Personal information
- Born: Manuel Ortiz Partida May 22, 1971 (age 55) Tijuana, Baja California, Mexico

Professional wrestling career
- Ring name(s): Ciclope Cyclope Halloween Elvis González Rocky Boy El Giro
- Billed height: 1.75 m (5 ft 9 in)
- Billed weight: 94 kg (207 lb)
- Billed from: Tijuana, Baja California, Mexico
- Trained by: Rey Misterio Fobia
- Debut: April 3, 1987
- Retired: April 17, 2021

= Halloween (wrestler) =

Mexican professional wrestler

Manuel Ortiz Partida (born May 22, 1971) is a Mexican retired professional wrestler, better known by the ring name Halloween. He is also known for his appearances with World Championship Wrestling as Ciclope from 1996 to 1999.

==Professional wrestling career==
Partida debuted in 1987. In the early-1990s, he adopted the ring name "Halloween" which he would use for most of his career.

In 1996, Ortiz joined World Championship Wrestling where he took the name "Ciclope". His biggest moment in wrestling was part of the feud between Chris Jericho and Dean Malenko. Malenko, who had been inactive for a few months prior, dressed up as Ciclope to win a Cruiserweight battle royale to determine the number one contendership to Chris Jericho's WCW Cruiserweight Championship. Jericho had been refusing to grant Malenko contendership, making the disguise necessary.

After his time in World Championship Wrestling was over, he lost the Ciclope mask to Antifaz del Norte early in 1999. He quickly reverted to his Halloween character but lost his mask again on December 24, 1999, in a match against Super Parka.

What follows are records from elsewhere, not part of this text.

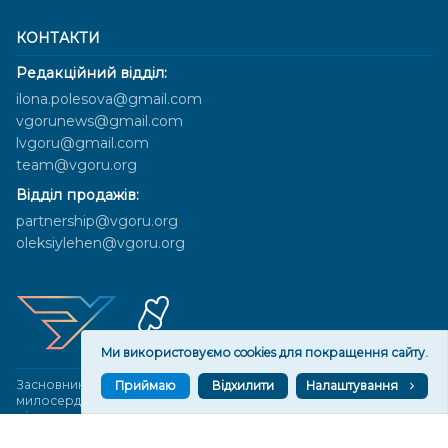
КОНТАКТИ
Редакційний відділ:
ilona.polesova@gmail.com
vgorunews@gmail.com
lvgoru@gmail.com
team@vgoru.org
Відділ продажів:
partnership@vgoru.org
oleksiylehen@vgoru.org
Ми використовуємо cookies для покращення сайту.
Засновник медіа «Вгору» Благодійна організація «Фонд
Приймаю
Відхилити
Налаштування
милосердя та здоров'я», ознака неприбутковості - 0036 згідно з
рішенням № 17210346001335 від 06.12.2016 року. Код ЄДРПОУ:
01497439. Основна діяльність – захист прав людини, кампанії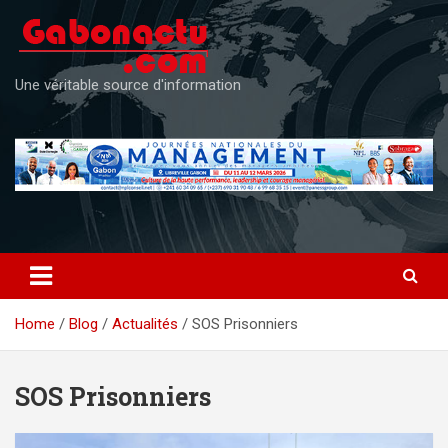
Skip
to
content
Une véritable source d'information
Home
Blog
Actualités
SOS Prisonniers
SOS Prisonniers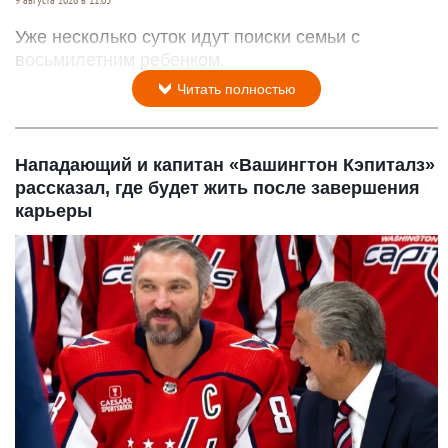
Уже несколько суток идут поиски семьи с
восьмилетним ребенком.
Читать полностью
Нападающий и капитан «Вашингтон Кэпиталз»
рассказал, где будет жить после завершения
карьеры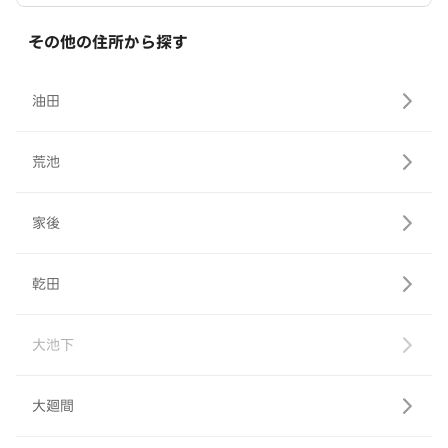
その他の住所から探す
油田
荒池
家後
乾田
大池下
大廻間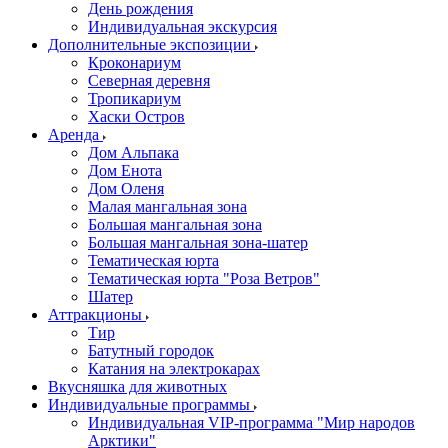
День рождения
Индивидуальная экскурсия
Дополнительные экспозиции
Кроконариум
Северная деревня
Тропикариум
Хаски Остров
Аренда
Дом Альпака
Дом Енота
Дом Оленя
Малая мангальная зона
Большая мангальная зона
Большая мангальная зона-шатер
Тематическая юрта
Тематическая юрта "Роза Ветров"
Шатер
Аттракционы
Тир
Батутный городок
Катания на электрокарах
Вкусняшка для животных
Индивидуальные программы
Индивидуальная VIP-программа "Мир народов
Арктики"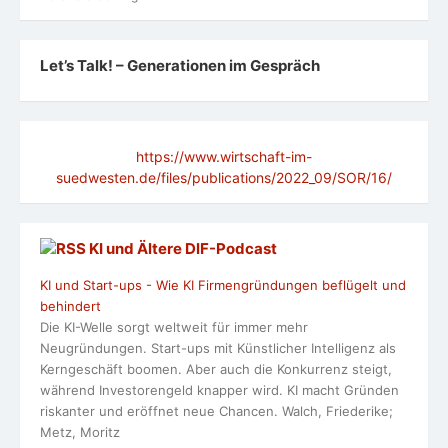
Let’s Talk! – Generationen im Gespräch
https://www.wirtschaft-im-
suedwesten.de/files/publications/2022_09/SOR/16/
KI und Ältere DlF-Podcast
KI und Start-ups - Wie KI Firmengründungen beflügelt und
behindert
Die KI-Welle sorgt weltweit für immer mehr
Neugründungen. Start-ups mit Künstlicher Intelligenz als
Kerngeschäft boomen. Aber auch die Konkurrenz steigt,
während Investorengeld knapper wird. KI macht Gründen
riskanter und eröffnet neue Chancen. Walch, Friederike;
Metz, Moritz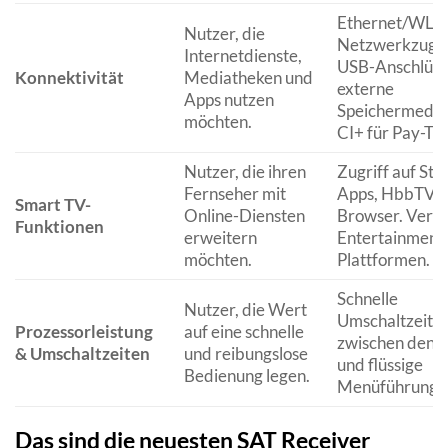
Ethernet/WLA
Nutzer, die
Netzwerkzuga
Internetdienste,
USB-Anschlüss
Konnektivität
Mediatheken und
externe
Apps nutzen
Speichermedie
möchten.
CI+ für Pay-TV.
Nutzer, die ihren
Zugriff auf St
Fernseher mit
Apps, HbbTV,
Smart TV-
Online-Diensten
Browser. Verei
Funktionen
erweitern
Entertainment
möchten.
Plattformen.
Schnelle
Nutzer, die Wert
Umschaltzeite
Prozessorleistung
auf eine schnelle
zwischen den 
& Umschaltzeiten
und reibungslose
und flüssige
Bedienung legen.
Menüführung.
Das sind die neuesten SAT Receiver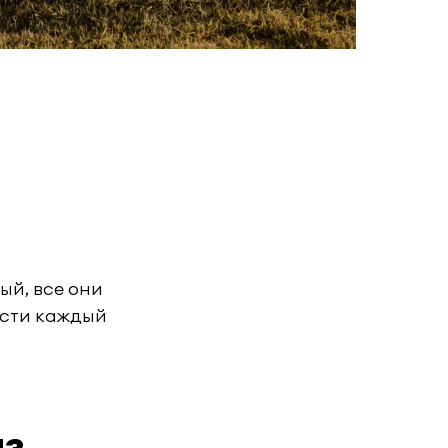
ый, все они
ести каждый
аз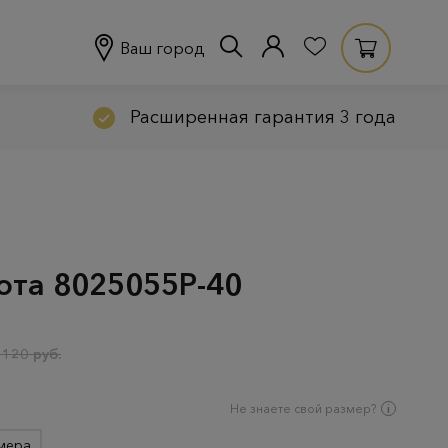
Ваш город
Расширенная гарантия 3 года
лота 8025055Р-40
 120 руб.
Не знаете свой размер?
мера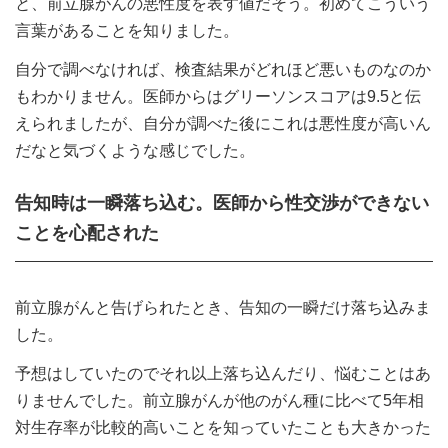
と、前立腺がんの悪性度を表す値だそう。初めてこういう
言葉があることを知りました。
自分で調べなければ、検査結果がどれほど悪いものなのか
もわかりません。医師からはグリーソンスコアは9.5と伝
えられましたが、自分が調べた後にこれは悪性度が高いん
だなと気づくような感じでした。
告知時は一瞬落ち込む。医師から性交渉ができない
ことを心配された
前立腺がんと告げられたとき、告知の一瞬だけ落ち込みま
した。
予想はしていたのでそれ以上落ち込んだり、悩むことはあ
りませんでした。前立腺がんが他のがん種に比べて5年相
対生存率が比較的高いことを知っていたことも大きかった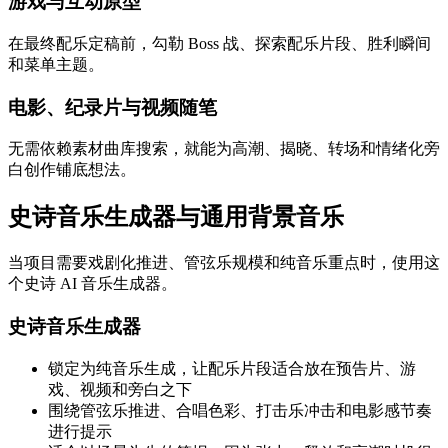
游戏与互动原型
在最终配乐定稿前，勾勒 Boss 战、探索配乐片段、胜利瞬间
和菜单主题。
电影、纪录片与视频随笔
无需依赖素材曲库搜索，就能为高潮、揭晓、转场和情绪化旁
白创作铺底想法。
史诗音乐生成器与通用背景音乐
当项目需要戏剧化推进、管弦乐规模和纯音乐重点时，使用这
个史诗 AI 音乐生成器。
史诗音乐生成器
锁定为纯音乐生成，让配乐片段适合放在预告片、游
戏、视频和旁白之下
围绕管弦乐推进、合唱色彩、打击乐冲击和电影感节奏
进行提示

In 2002, Halloween joined Consejo Mundial de Lucha Libre in Mexico City along with La Familia de Tijuana (a group consisting of himself, Damián 666, Nicho el Millonario, Rey Misterio, Sr. and their valet Lady Victoria, although Rey did not come for the tour). The trio won the National Trios title but Nicho had a falling out with management and La Familia soon left entirely. They continued to work for independent promoters until CMLL called them back in 2005 to wrestle against Negro Casas, Heavy Metal and Felino on a show celebrating Negro's 25 years of wrestling. Perro Aguayo, Jr. recruited him and Damián for his Los Perros del Mal group. However, Halloween suffered a leg injury and his role was minimalized. After Universo 2000 used the illegal martinete on Damián 666, Halloween challenged Univeso to a hair vs. hair match on the December 2 show. After losing the match and his hair, Halloween underwent knee surgery that put him out of action for several months after which he was released from CMLL.

In 2009, Halloween joined Aguayo's Perros del Mal Producciones, where he reunited with Damián 666. In June 2010, Halloween became a major part of a storyline, where Los Perros del Mal invaded AAA. On June 18, 2011, at Triplemanía XIX, Halloween, Damián 666 and X-Fly defeated Los Psycho Circus in a tournament final to become the first ever AAA World Trios Champions. On July 31 at Verano de Escándalo, Los Perros del Mal faced Los Psycho Circus in a steel cage match, where the last person left in the cage would lose either his hair or mask. The match ended with Psycho Clown escaping the cage, leaving X-Fly inside and forcing him to have his hair shaved off. On October 9 at Héroes Inmortales, Los Perros del Mal and Los Psycho Circus ended their year long rivalry, when Halloween, Damián 666 and Nicho el Millonario were defeated in a Masks vs. Hairs steel cage match and were all shaved bald. After a five-month break from the rivalry, Los Perros del Mal lost the AAA World Trios Championship to Los Psycho Circus on March 11, 2012. The following day, Halloween, Damián 666 and X-Fly announced that they had quit Los Perros del Mal.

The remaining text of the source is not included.